Parce que les Bulgares n'ont plus confiance en la classe politique
Au lendemain de la formation du gouvernement, à la fin du mois de mai, le Premier ministre sans étiquette Plamen Orecharski annonce la nomination du magnat des médias Delyan Peevski comme directeur de l’Agence de sécurité nationale. Un poste qui lui donne accès à un nombre considérable de données confidentielles. L'affectation de ce député met le feu aux poudres en Bulgarie. L'homme, député du parti de la minorité turque, est controversé, réputé pour ses liens avec le crime organisé.
Or, peu de temps avant cette nomination, l'Agence de sécurité nationale a récupéré dans le giron de ses compétences la Direction générale pour la lutte contre la criminalité organisée. Un mélange des genres que les Bulgares n'apprécient guère, poussant le Premier ministre à revenir sur sa décision, comme l'explique la BBC (en anglais). Le 19 juin, Plamen Orecharski fait son mea culpa : "J'ai fait une faute politique pour laquelle je m'excuse." Insuffisant pour calmer la fronde populaire.

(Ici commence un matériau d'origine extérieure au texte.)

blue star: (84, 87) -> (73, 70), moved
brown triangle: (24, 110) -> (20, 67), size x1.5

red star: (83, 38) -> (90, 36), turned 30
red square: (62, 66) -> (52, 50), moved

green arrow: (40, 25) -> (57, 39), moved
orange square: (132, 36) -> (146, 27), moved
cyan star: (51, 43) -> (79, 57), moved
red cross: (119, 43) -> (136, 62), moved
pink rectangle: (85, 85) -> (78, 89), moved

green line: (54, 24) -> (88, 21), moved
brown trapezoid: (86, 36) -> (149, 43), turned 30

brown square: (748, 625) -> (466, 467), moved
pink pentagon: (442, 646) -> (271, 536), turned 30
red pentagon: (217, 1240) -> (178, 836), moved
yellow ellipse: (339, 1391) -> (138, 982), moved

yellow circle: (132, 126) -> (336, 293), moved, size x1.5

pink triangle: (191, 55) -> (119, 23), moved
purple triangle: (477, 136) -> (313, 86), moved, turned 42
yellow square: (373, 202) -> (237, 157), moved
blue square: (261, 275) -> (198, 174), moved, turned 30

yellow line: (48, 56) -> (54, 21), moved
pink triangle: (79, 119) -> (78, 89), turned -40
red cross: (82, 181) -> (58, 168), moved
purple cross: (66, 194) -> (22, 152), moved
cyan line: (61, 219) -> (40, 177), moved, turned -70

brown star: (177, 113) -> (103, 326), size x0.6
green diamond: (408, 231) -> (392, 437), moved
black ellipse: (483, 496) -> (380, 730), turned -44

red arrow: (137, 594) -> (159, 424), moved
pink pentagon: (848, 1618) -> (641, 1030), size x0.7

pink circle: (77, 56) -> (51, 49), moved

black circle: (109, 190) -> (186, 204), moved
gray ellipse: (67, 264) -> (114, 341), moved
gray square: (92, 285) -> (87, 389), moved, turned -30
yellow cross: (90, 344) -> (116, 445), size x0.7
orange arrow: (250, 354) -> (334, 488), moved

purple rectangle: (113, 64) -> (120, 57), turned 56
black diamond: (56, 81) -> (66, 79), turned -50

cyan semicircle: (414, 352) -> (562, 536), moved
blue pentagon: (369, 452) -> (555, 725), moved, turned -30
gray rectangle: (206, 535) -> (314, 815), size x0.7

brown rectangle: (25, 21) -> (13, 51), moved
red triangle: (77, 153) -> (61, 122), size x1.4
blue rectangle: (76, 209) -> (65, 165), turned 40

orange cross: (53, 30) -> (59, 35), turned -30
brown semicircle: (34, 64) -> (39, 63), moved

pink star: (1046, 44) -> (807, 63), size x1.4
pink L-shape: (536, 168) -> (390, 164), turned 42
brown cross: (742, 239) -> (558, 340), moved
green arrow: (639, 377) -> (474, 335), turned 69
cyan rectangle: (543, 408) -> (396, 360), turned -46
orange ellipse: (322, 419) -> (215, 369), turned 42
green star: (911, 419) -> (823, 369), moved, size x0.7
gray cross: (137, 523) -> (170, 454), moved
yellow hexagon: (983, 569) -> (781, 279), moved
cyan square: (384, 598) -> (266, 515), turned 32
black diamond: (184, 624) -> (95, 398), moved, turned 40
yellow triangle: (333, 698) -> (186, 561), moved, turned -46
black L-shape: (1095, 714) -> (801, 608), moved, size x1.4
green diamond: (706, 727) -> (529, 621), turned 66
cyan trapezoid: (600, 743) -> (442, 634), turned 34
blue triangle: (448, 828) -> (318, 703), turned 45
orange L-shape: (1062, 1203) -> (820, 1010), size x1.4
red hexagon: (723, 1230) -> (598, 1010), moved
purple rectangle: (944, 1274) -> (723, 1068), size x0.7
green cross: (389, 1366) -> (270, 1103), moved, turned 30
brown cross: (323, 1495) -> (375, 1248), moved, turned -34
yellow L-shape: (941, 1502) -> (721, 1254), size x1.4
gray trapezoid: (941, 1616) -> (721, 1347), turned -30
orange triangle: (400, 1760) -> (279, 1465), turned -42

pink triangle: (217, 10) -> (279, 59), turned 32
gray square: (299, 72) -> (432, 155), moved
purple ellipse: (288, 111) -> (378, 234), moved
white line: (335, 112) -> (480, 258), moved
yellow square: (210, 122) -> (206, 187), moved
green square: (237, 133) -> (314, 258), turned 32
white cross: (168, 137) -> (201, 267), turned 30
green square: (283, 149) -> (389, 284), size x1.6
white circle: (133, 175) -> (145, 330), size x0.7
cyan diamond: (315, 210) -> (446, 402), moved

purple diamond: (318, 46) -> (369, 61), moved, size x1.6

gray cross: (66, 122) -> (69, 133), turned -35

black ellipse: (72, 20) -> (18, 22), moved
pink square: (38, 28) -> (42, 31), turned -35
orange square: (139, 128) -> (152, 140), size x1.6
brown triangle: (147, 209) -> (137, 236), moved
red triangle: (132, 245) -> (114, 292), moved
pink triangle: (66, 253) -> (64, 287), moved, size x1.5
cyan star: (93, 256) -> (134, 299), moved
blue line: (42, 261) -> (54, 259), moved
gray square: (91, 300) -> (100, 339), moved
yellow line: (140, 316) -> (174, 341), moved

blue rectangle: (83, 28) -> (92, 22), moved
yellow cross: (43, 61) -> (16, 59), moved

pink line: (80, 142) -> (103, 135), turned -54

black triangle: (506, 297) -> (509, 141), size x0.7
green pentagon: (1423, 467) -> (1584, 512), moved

Parce que la corruption gangrène l'administration
Cette nomination a mis en lumière la corruption généralisée en Bulgarie. Le Premier ministre lui-même avait été écarté d'un parti de droite en 2003. Il s'était compromis avec "un homme d'affaires véreux", selon le Courrier des Balkans, avant de reprendre sa carrière en tant que ministre des Finances dans un gouvernement socialiste.
L'organisation Transparency International (en anglais) présente le pays comme un des plus mauvais élèves européens en la matière. Seule la Grèce est moins bien classée. Les panneaux brandis dans les manifestations réclament la "démission" du gouvernement, et dénoncent un système à la botte de la mafia. Interpellée par des manifestants le 23 juillet, Viviane Reding, commissaire européenne à la justice, a appelé "les partis politiques à accentuer leurs efforts pour réformer en profondeur le système de la justice et se débarrasser de la corruption, parce qu'une démocratie, pour être forte, en a besoin", a indiqué l'agence de presse Reuters. La déclaration, prise comme un signe de soutien aux manifestants, a passablement agacé la classe politique bulgare, d’après le quotidien allemand Süddeutsche Zeitung.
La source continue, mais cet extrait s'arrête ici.